**WHAT IS BEING ASKED**
Please give back each line below unchanged; none of the pictures should appear.

**GIVEN DATA**
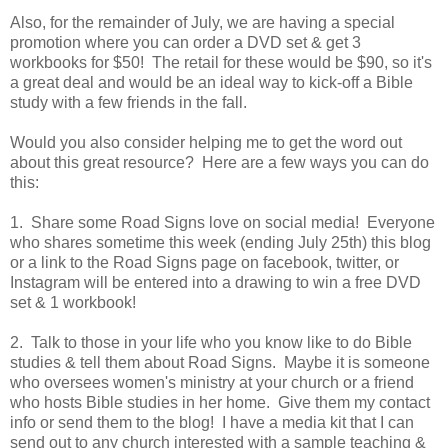
Also, for the remainder of July, we are having a special
promotion where you can order a DVD set & get 3
workbooks for $50! The retail for these would be $90, so it's
a great deal and would be an ideal way to kick-off a Bible
study with a few friends in the fall.
Would you also consider helping me to get the word out
about this great resource? Here are a few ways you can do
this:
1. Share some Road Signs love on social media! Everyone
who shares sometime this week (ending July 25th) this blog
or a link to the Road Signs page on facebook, twitter, or
Instagram will be entered into a drawing to win a free DVD
set & 1 workbook!
2. Talk to those in your life who you know like to do Bible
studies & tell them about Road Signs. Maybe it is someone
who oversees women's ministry at your church or a friend
who hosts Bible studies in her home. Give them my contact
info or send them to the blog! I have a media kit that I can
send out to any church interested with a sample teaching &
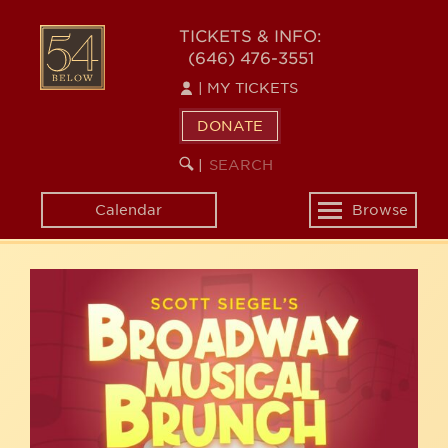
Skip
54
to
TICKETS & INFO:
(646) 476-3551
main
BELOW
content
|
MY TICKETS
DONATE
SEARCH
BEGIN
|
KEYWORD
SEARCH
Calendar
Browse
Toggle
navigation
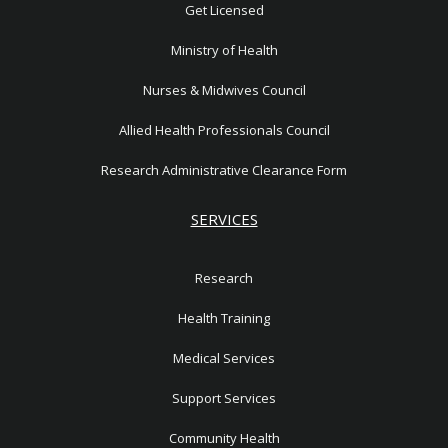
1
Get Licensed
Ministry of Health
Nurses & Midwives Council
Allied Health Professionals Council
Research Administrative Clearance Form
SERVICES
Research
Health Training
Medical Services
Support Services
Community Health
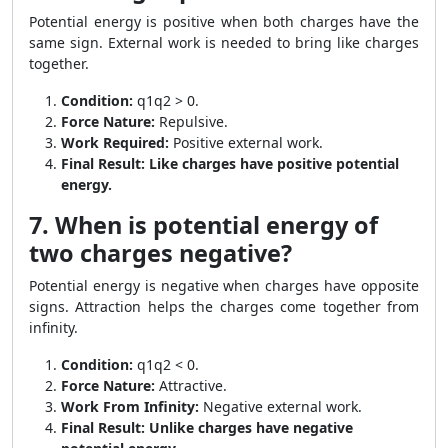
Potential energy is positive when both charges have the
same sign. External work is needed to bring like charges
together.
Condition:
q1q2 > 0.
Force Nature:
Repulsive.
Work Required:
Positive external work.
Final Result:
Like charges have positive potential
energy.
7. When is potential energy of
two charges negative?
Potential energy is negative when charges have opposite
signs. Attraction helps the charges come together from
infinity.
Condition:
q1q2 < 0.
Force Nature:
Attractive.
Work From Infinity:
Negative external work.
Final Result:
Unlike charges have negative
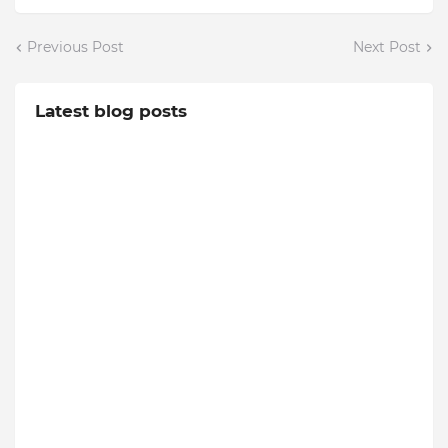
Previous Post
Next Post
Latest blog posts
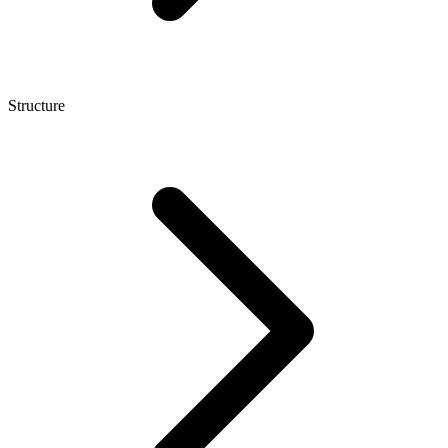
Structure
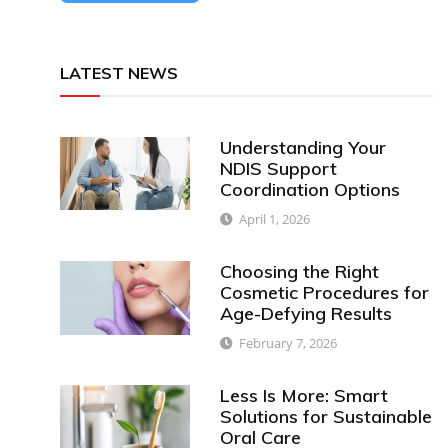
LATEST NEWS
Understanding Your
NDIS Support
Coordination Options
April 1, 2026
Choosing the Right
Cosmetic Procedures for
Age-Defying Results
February 7, 2026
Less Is More: Smart
Solutions for Sustainable
Oral Care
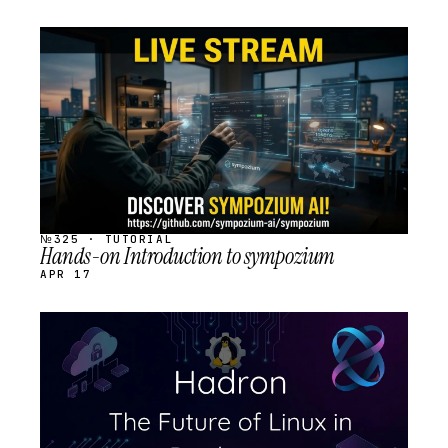
STREAM
SCHEDULED
№325 · TUTORIAL
Hands-on Introduction to sympozium
APR 17
STREAM
SCHEDULED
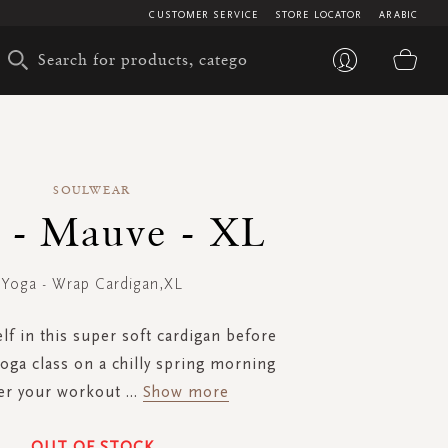
CUSTOMER SERVICE
STORE LOCATOR
ARABIC
My 
SOULWEAR
 - Mauve - XL
Yoga - Wrap Cardigan,XL
f in this super soft cardigan before
oga class on a chilly spring morning
ter your workout
...
Show more
OUT OF STOCK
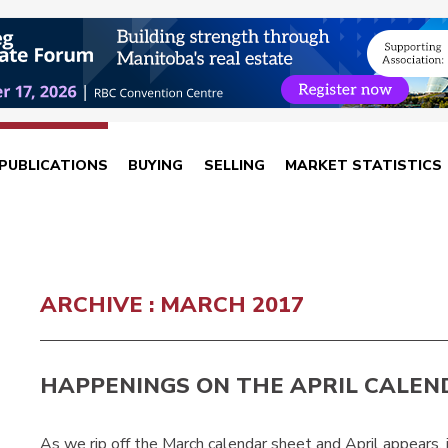
PUBLICATIONS
BUYING
SELLING
MARKET STATISTICS
ARCHIVE : MARCH 2017
HAPPENINGS ON THE APRIL CALEN
As we rip off the March calendar sheet and April appears, 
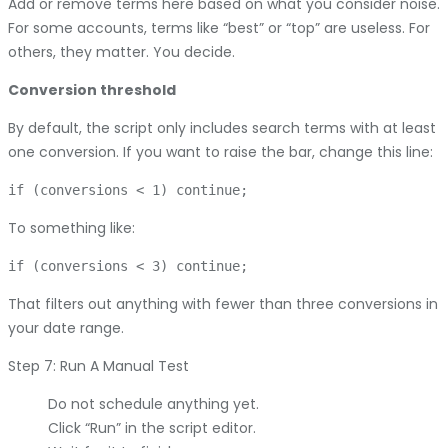
Add or remove terms here based on what you consider noise.
For some accounts, terms like “best” or “top” are useless. For
others, they matter. You decide.
Conversion threshold
By default, the script only includes search terms with at least
one conversion. If you want to raise the bar, change this line:
To something like:
That filters out anything with fewer than three conversions in
your date range.
Step 7: Run A Manual Test
Do not schedule anything yet.
Click “Run” in the script editor.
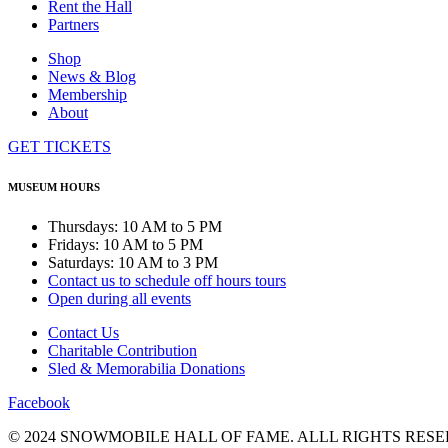
Rent the Hall
Partners
Shop
News & Blog
Membership
About
GET TICKETS
MUSEUM HOURS
Thursdays: 10 AM to 5 PM
Fridays: 10 AM to 5 PM
Saturdays: 10 AM to 3 PM
Contact us to schedule off hours tours
Open during all events
Contact Us
Charitable Contribution
Sled & Memorabilia Donations
Facebook
© 2024 SNOWMOBILE HALL OF FAME. ALLL RIGHTS RESE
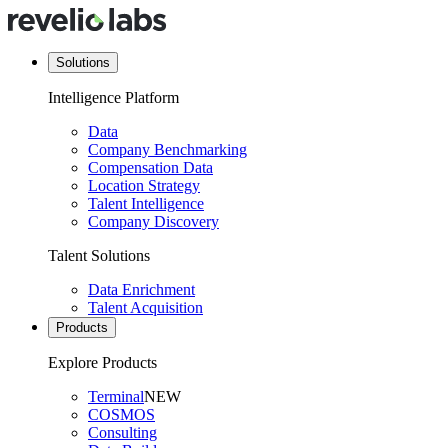
Solutions
Intelligence Platform
Data
Company Benchmarking
Compensation Data
Location Strategy
Talent Intelligence
Company Discovery
Talent Solutions
Data Enrichment
Talent Acquisition
Products
Explore Products
Terminal
NEW
COSMOS
Consulting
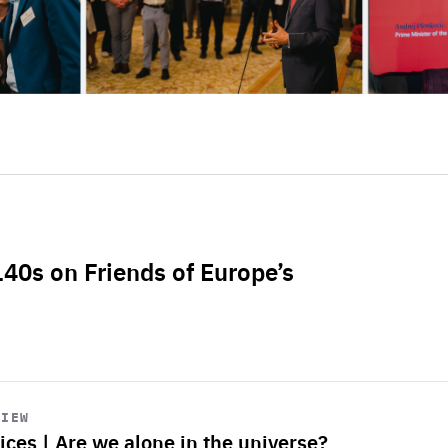
L40s on Friends of Europe’s
VIEW
ices | Are we alone in the universe?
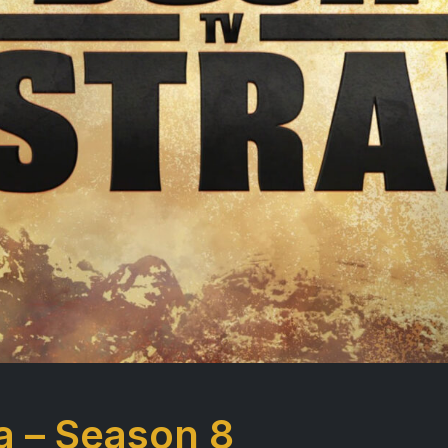
a – Season 8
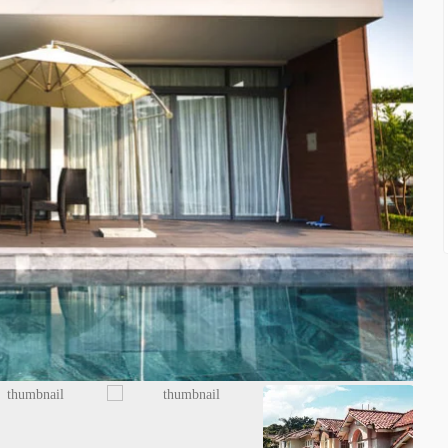
FEATURED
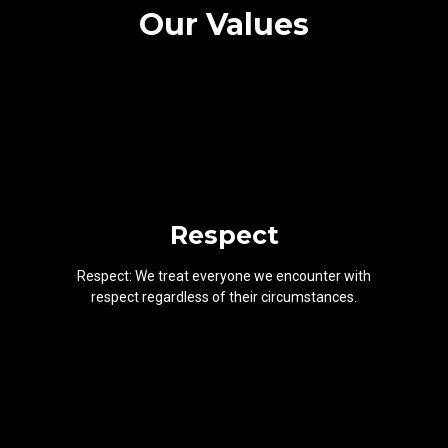
Our Values
Respect
Respect: We treat everyone we encounter with
respect regardless of their circumstances.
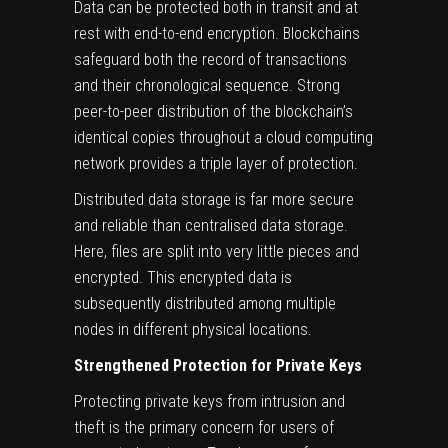
Data can be protected both in transit and at
rest with end-to-end encryption. Blockchains
safeguard both the record of transactions
and their chronological sequence. Strong
peer-to-peer distribution of the blockchain’s
identical copies throughout a cloud computing
network provides a triple layer of protection.
Distributed data storage is far more secure
and reliable than centralised data storage.
Here, files are split into very little pieces and
encrypted. This encrypted data is
subsequently distributed among multiple
nodes in different physical locations.
Strengthened Protection for Private Keys
Protecting private keys from intrusion and
theft is the primary concern for users of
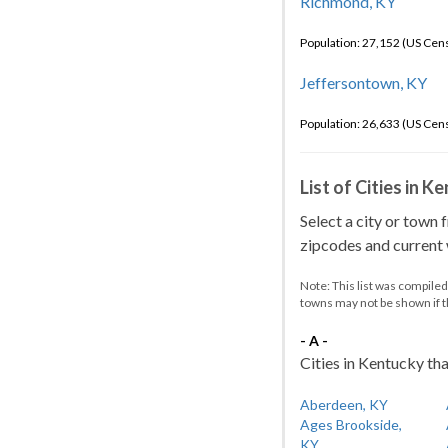
Richmond, KY
Population: 27,152 (US Cen
Jeffersontown, KY
Population: 26,633 (US Cen
List of Cities in 
Select a city or town 
zipcodes and current w
Note: This list was compile
towns may not be shown if 
- A -
Cities in Kentucky tha
Aberdeen, KY
Ages Brookside,
KY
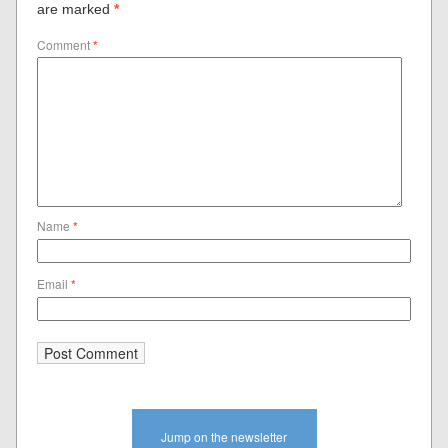
are marked
*
Comment
*
Name
*
Email
*
Jump on the newsletter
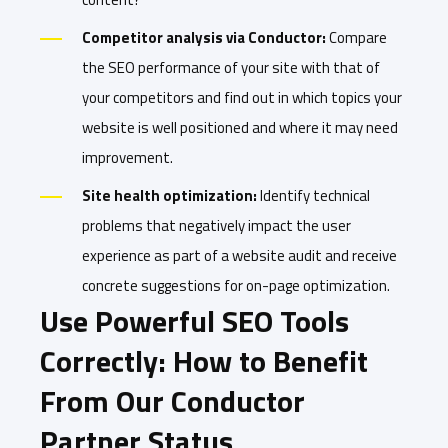
Competitor analysis via Conductor:
Compare
the SEO performance of your site with that of
your competitors and find out in which topics your
website is well positioned and where it may need
improvement.
Site health optimization:
Identify technical
problems that negatively impact the user
experience as part of a website audit and receive
concrete suggestions for on-page optimization.
Use Powerful SEO Tools
Correctly: How to Benefit
From Our Conductor
Partner Status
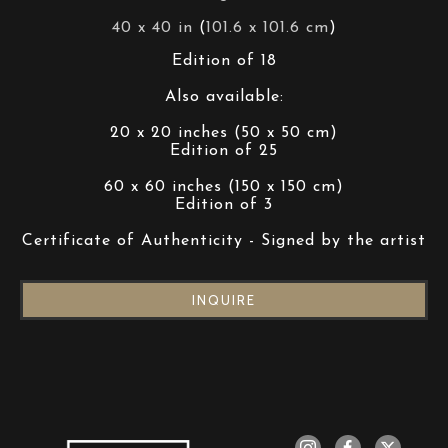
40 x 40 in
 (
101.6 x 101.6 cm
)
Edition of 18
Also available:
20 x 20 inches (50 x 50 cm)
Edition of 25
60 x 60 inches (150 x 150 cm)
Edition of 3
Certificate of Authenticity - Signed by the artist
INQUIRE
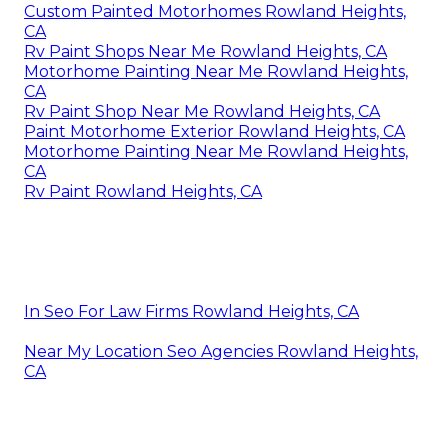
Custom Painted Motorhomes Rowland Heights,
CA
Rv Paint Shops Near Me Rowland Heights, CA
Motorhome Painting Near Me Rowland Heights,
CA
Rv Paint Shop Near Me Rowland Heights, CA
Paint Motorhome Exterior Rowland Heights, CA
Motorhome Painting Near Me Rowland Heights,
CA
Rv Paint Rowland Heights, CA
In Seo For Law Firms Rowland Heights, CA
Near My Location Seo Agencies Rowland Heights,
CA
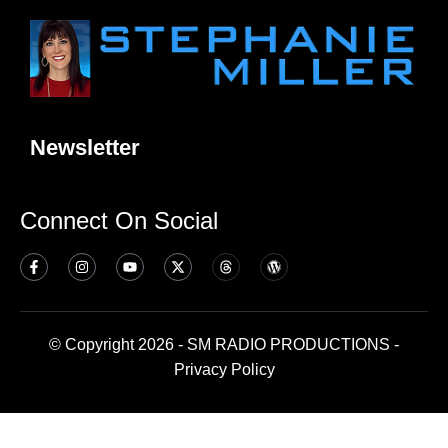
Newsletter
Connect On Social
© Copyright 2026 - SM RADIO PRODUCTIONS -
Privacy Policy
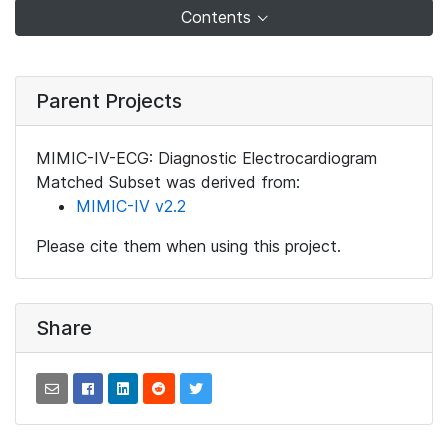
Contents
Parent Projects
MIMIC-IV-ECG: Diagnostic Electrocardiogram
Matched Subset was derived from:
MIMIC-IV v2.2
Please cite them when using this project.
Share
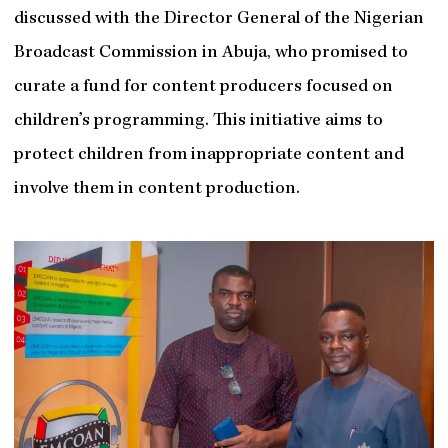
discussed with the Director General of the Nigerian
Broadcast Commission in Abuja, who promised to
curate a fund for content producers focused on
children’s programming. This initiative aims to
protect children from inappropriate content and
involve them in content production.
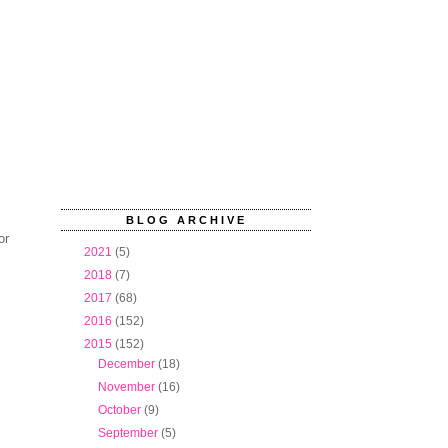
BLOG ARCHIVE
or
►
2021
(5)
►
2018
(7)
►
2017
(68)
►
2016
(152)
▼
2015
(152)
►
December
(18)
►
November
(16)
►
October
(9)
►
September
(5)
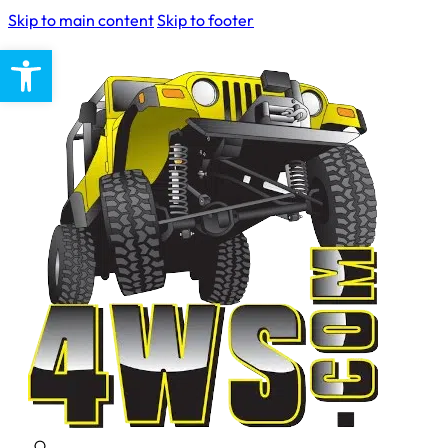
Skip to main content
Skip to footer
Open toolbar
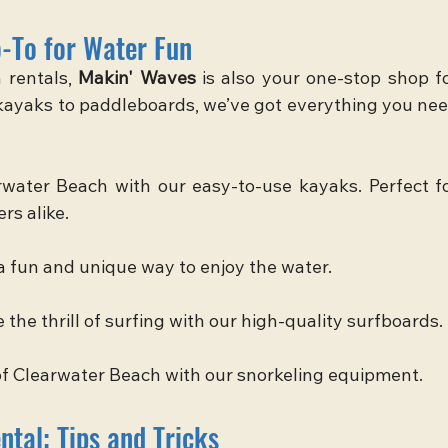
-To for Water Fun
rentals, 
Makin' Waves
 is also your one-stop shop fo
 kayaks to paddleboards, we’ve got everything you nee
water Beach with our easy-to-use kayaks. Perfect fo
rs alike.
a fun and unique way to enjoy the water.
he thrill of surfing with our high-quality surfboards.
f Clearwater Beach with our snorkeling equipment.
tal: Tips and Tricks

**SOLUTION FOR THIS TASK**
Also, for the remainder of July, we are having a special
promotion where you can order a DVD set & get 3
workbooks for $50! The retail for these would be $90, so it's
a great deal and would be an ideal way to kick-off a Bible
study with a few friends in the fall.
Would you also consider helping me to get the word out
about this great resource? Here are a few ways you can do
this:
1. Share some Road Signs love on social media! Everyone
who shares sometime this week (ending July 25th) this blog
or a link to the Road Signs page on facebook, twitter, or
Instagram will be entered into a drawing to win a free DVD
set & 1 workbook!
2. Talk to those in your life who you know like to do Bible
studies & tell them about Road Signs. Maybe it is someone
who oversees women's ministry at your church or a friend
who hosts Bible studies in her home. Give them my contact
info or send them to the blog! I have a media kit that I can
send out to any church interested with a sample teaching &
Skip
54
to
TICKETS & INFO:
(646) 476-3551
main
BELOW
content
|
MY TICKETS
DONATE
SEARCH
BEGIN
|
KEYWORD
SEARCH
Calendar
Browse
Toggle
navigation
1
Get Licensed
Ministry of Health
Nurses & Midwives Council
Allied Health Professionals Council
Research Administrative Clearance Form
SERVICES
Research
Health Training
Medical Services
Support Services
Community Health
Potential energy is positive when both charges have the
same sign. External work is needed to bring like charges
together.
Condition:
q1q2 > 0.
Force Nature:
Repulsive.
Work Required:
Positive external work.
Final Result:
Like charges have positive potential
energy.
7. When is potential energy of
two charges negative?
Potential energy is negative when charges have opposite
signs. Attraction helps the charges come together from
infinity.
Condition:
q1q2 < 0.
Force Nature:
Attractive.
Work From Infinity:
Negative external work.
Final Result:
Unlike charges have negative
Previous Post
Next Post
Latest blog posts
Structure
LATEST NEWS
Understanding Your
NDIS Support
Coordination Options
April 1, 2026
Choosing the Right
Cosmetic Procedures for
Age-Defying Results
February 7, 2026
Less Is More: Smart
Solutions for Sustainable
Oral Care
STREAM
SCHEDULED
№325 · TUTORIAL
Hands-on Introduction to sympozium
APR 17
STREAM
SCHEDULED
CUSTOMER SERVICE
STORE LOCATOR
ARABIC
My 
SOULWEAR
 - Mauve - XL
Yoga - Wrap Cardigan,XL
f in this super soft cardigan before
oga class on a chilly spring morning
ter your workout
...
Show more
OUT OF STOCK
PUBLICATIONS
BUYING
SELLING
MARKET STATISTICS
ARCHIVE : MARCH 2017
HAPPENINGS ON THE APRIL CALEN
As we rip off the March calendar sheet and April appears, 
Add or remove terms here based on what you consider noise.
For some accounts, terms like “best” or “top” are useless. For
others, they matter. You decide.
Conversion threshold
By default, the script only includes search terms with at least
one conversion. If you want to raise the bar, change this line:
To something like:
That filters out anything with fewer than three conversions in
your date range.
Step 7: Run A Manual Test
Do not schedule anything yet.
Click “Run” in the script editor.
Rent the Hall
Partners
Shop
News & Blog
Membership
About
GET TICKETS
MUSEUM HOURS
Thursdays: 10 AM to 5 PM
Fridays: 10 AM to 5 PM
Saturdays: 10 AM to 3 PM
Contact us to schedule off hours tours
Open during all events
Contact Us
Charitable Contribution
Sled & Memorabilia Donations
Facebook
© 2024 SNOWMOBILE HALL OF FAME. ALLL RIGHTS RESE
Solutions
Intelligence Platform
Data
Company Benchmarking
Compensation Data
Location Strategy
Talent Intelligence
Company Discovery
Talent Solutions
Data Enrichment
Talent Acquisition
Products
Explore Products
Terminal
NEW
COSMOS
Consulting
L40s on Friends of Europe’s
VIEW
ices | Are we alone in the universe?
a – Season 8
FEATURED
Our Values
Respect
Respect: We treat everyone we encounter with
respect regardless of their circumstances.
Data can be protected both in transit and at
rest with end-to-end encryption. Blockchains
safeguard both the record of transactions
and their chronological sequence. Strong
peer-to-peer distribution of the blockchain’s
identical copies throughout a cloud computing
network provides a triple layer of protection.
Distributed data storage is far more secure
and reliable than centralised data storage.
Here, files are split into very little pieces and
encrypted. This encrypted data is
subsequently distributed among multiple
nodes in different physical locations.
Strengthened Protection for Private Keys
Protecting private keys from intrusion and
theft is the primary concern for users of
Richmond, KY
Population: 27,152 (US Cen
Jeffersontown, KY
Population: 26,633 (US Cen
List of Cities in 
Select a city or town 
zipcodes and current w
Note: This list was compile
towns may not be shown if 
- A -
Cities in Kentucky tha
Aberdeen, KY
Ages Brookside,
KY
are marked
*
Comment
*
Name
*
Email
*
Jump on the newsletter
Competitor analysis via Conductor:
Compare
the SEO performance of your site with that of
your competitors and find out in which topics your
website is well positioned and where it may need
improvement.
Site health optimization:
Identify technical
problems that negatively impact the user
experience as part of a website audit and receive
concrete suggestions for on-page optimization.
Use Powerful SEO Tools
Correctly: How to Benefit
From Our Conductor
Partner Status
40 x 40 in
 (
101.6 x 101.6 cm
)
Edition of 18
Also available:
20 x 20 inches (50 x 50 cm)
Edition of 25
60 x 60 inches (150 x 150 cm)
Edition of 3
Certificate of Authenticity - Signed by the artist
INQUIRE
Custom Painted Motorhomes Rowland Heights,
CA
Rv Paint Shops Near Me Rowland Heights, CA
Motorhome Painting Near Me Rowland Heights,
CA
Rv Paint Shop Near Me Rowland Heights, CA
Paint Motorhome Exterior Rowland Heights, CA
Motorhome Painting Near Me Rowland Heights,
CA
Rv Paint Rowland Heights, CA
In Seo For Law Firms Rowland Heights, CA
Near My Location Seo Agencies Rowland Heights,
CA
Newsletter
Connect On Social
© Copyright 2026 - SM RADIO PRODUCTIONS -
Privacy Policy
Contents
Parent Projects
MIMIC-IV-ECG: Diagnostic Electrocardiogram
Matched Subset was derived from:
MIMIC-IV v2.2
Please cite them when using this project.
Share
discussed with the Director General of the Nigerian
Broadcast Commission in Abuja, who promised to
curate a fund for content producers focused on
children’s programming. This initiative aims to
protect children from inappropriate content and
involve them in content production.
BLOG ARCHIVE
or
►
2021
(5)
►
2018
(7)
►
2017
(68)
►
2016
(152)
▼
2015
(152)
►
December
(18)
►
November
(16)
►
October
(9)
►
September
(5)
Skip to main content
Skip to footer
Open toolbar
-To for Water Fun
rentals, 
Makin' Waves
 is also your one-stop shop fo
 kayaks to paddleboards, we’ve got everything you nee
water Beach with our easy-to-use kayaks. Perfect fo
rs alike.
a fun and unique way to enjoy the water.
he thrill of surfing with our high-quality surfboards.
f Clearwater Beach with our snorkeling equipment.
tal: Tips and Tricks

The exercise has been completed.